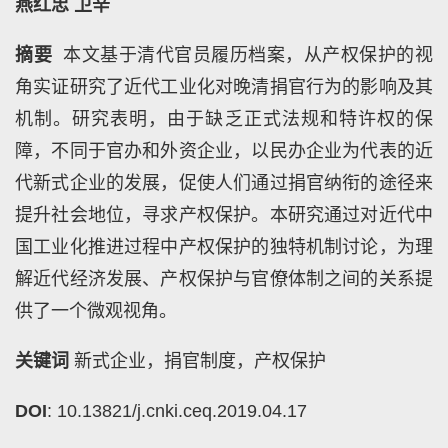
燕红忠
卫辛
摘要
本文基于清代官员履历档案，从产权保护的视
角实证研究了近代工业化对晚清捐官行为的影响及其
机制。研究表明，由于缺乏正式法规和特许权的保
障，不同于官办和外资企业，以民办企业为代表的近
代新式企业的发展，促使人们通过捐官纳衔的途径来
提升社会地位，寻求产权保护。本研究通过对近代中
国工业化推进过程中产权保护的独特机制讨论，为理
解近代经济发展、产权保护与官僚体制之间的关系提
供了一个微观视角。
关键词
新式企业，捐官制度，产权保护
DOI
: 10.13821/j.cnki.ceq.2019.04.17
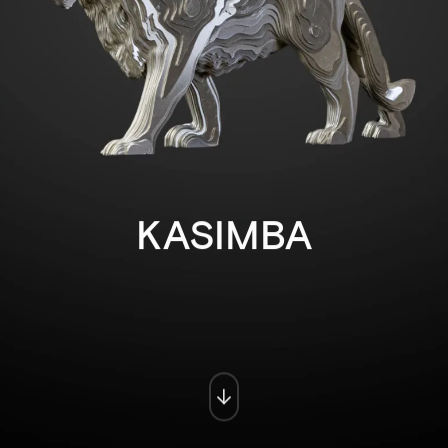
KASIMBA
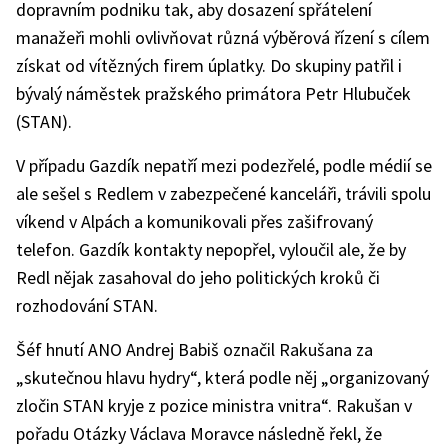
dopravním podniku tak, aby dosazení spřátelení
manažeři mohli ovlivňovat různá výběrová řízení s cílem
získat od vítězných firem úplatky. Do skupiny patřil i
bývalý náměstek pražského primátora Petr Hlubuček
(STAN).
V případu Gazdík nepatří mezi podezřelé, podle médií se
ale sešel s Redlem v zabezpečené kanceláři, trávili spolu
víkend v Alpách a komunikovali přes zašifrovaný
telefon. Gazdík kontakty nepopřel, vyloučil ale, že by
Redl nějak zasahoval do jeho politických kroků či
rozhodování STAN.
Šéf hnutí ANO Andrej Babiš označil Rakušana za
„skutečnou hlavu hydry“, která podle něj „organizovaný
zločin STAN kryje z pozice ministra vnitra“. Rakušan v
pořadu Otázky Václava Moravce následně řekl, že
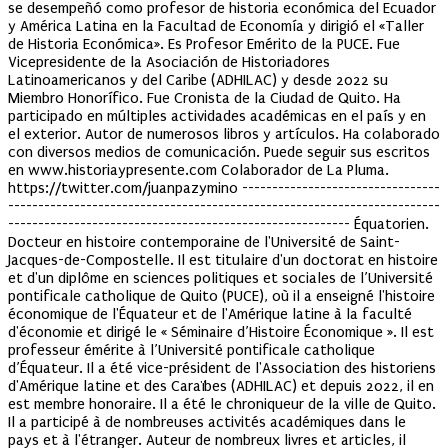
se desempeñó como profesor de historia económica del Ecuador
y América Latina en la Facultad de Economía y dirigió el «Taller
de Historia Económica». Es Profesor Emérito de la PUCE. Fue
Vicepresidente de la Asociación de Historiadores
Latinoamericanos y del Caribe (ADHILAC) y desde 2022 su
Miembro Honorífico. Fue Cronista de la Ciudad de Quito. Ha
participado en múltiples actividades académicas en el país y en
el exterior. Autor de numerosos libros y artículos. Ha colaborado
con diversos medios de comunicación. Puede seguir sus escritos
en www.historiaypresente.com Colaborador de La Pluma.
https://twitter.com/juanpazymino ---------------------------------
------------------------------------------------------------------------
--------------------------------------------------------- Équatorien.
Docteur en histoire contemporaine de l'Université de Saint-
Jacques-de-Compostelle. Il est titulaire d'un doctorat en histoire
et d'un diplôme en sciences politiques et sociales de l’Université
pontificale catholique de Quito (PUCE), où il a enseigné l'histoire
économique de l'Équateur et de l'Amérique latine à la faculté
d'économie et dirigé le « Séminaire d’Histoire Économique ». Il est
professeur émérite à l’Université pontificale catholique
d’Équateur. Il a été vice-président de l'Association des historiens
d'Amérique latine et des Caraïbes (ADHILAC) et depuis 2022, il en
est membre honoraire. Il a été le chroniqueur de la ville de Quito.
Il a participé à de nombreuses activités académiques dans le
pays et à l'étranger. Auteur de nombreux livres et articles, il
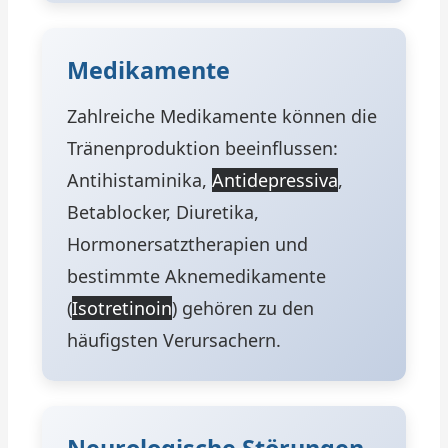
Medikamente
Zahlreiche Medikamente können die
Tränenproduktion beeinflussen:
Antihistaminika,
Antidepressiva
,
Betablocker, Diuretika,
Hormonersatztherapien und
bestimmte Aknemedikamente
(
Isotretinoin
) gehören zu den
häufigsten Verursachern.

| Exercise details |
Give back exactly the lines from the one containing "pays et à l'étranger." through the last line above, both included, and none of the pictures.

| Output for this task |
pays et à l'étranger. Auteur de nombreux livres et articles, il
Medikamente
Zahlreiche Medikamente können die
Tränenproduktion beeinflussen:
Antihistaminika,
Antidepressiva
,
Betablocker, Diuretika,
Hormonersatztherapien und
bestimmte Aknemedikamente
(
Isotretinoin
) gehören zu den
häufigsten Verursachern.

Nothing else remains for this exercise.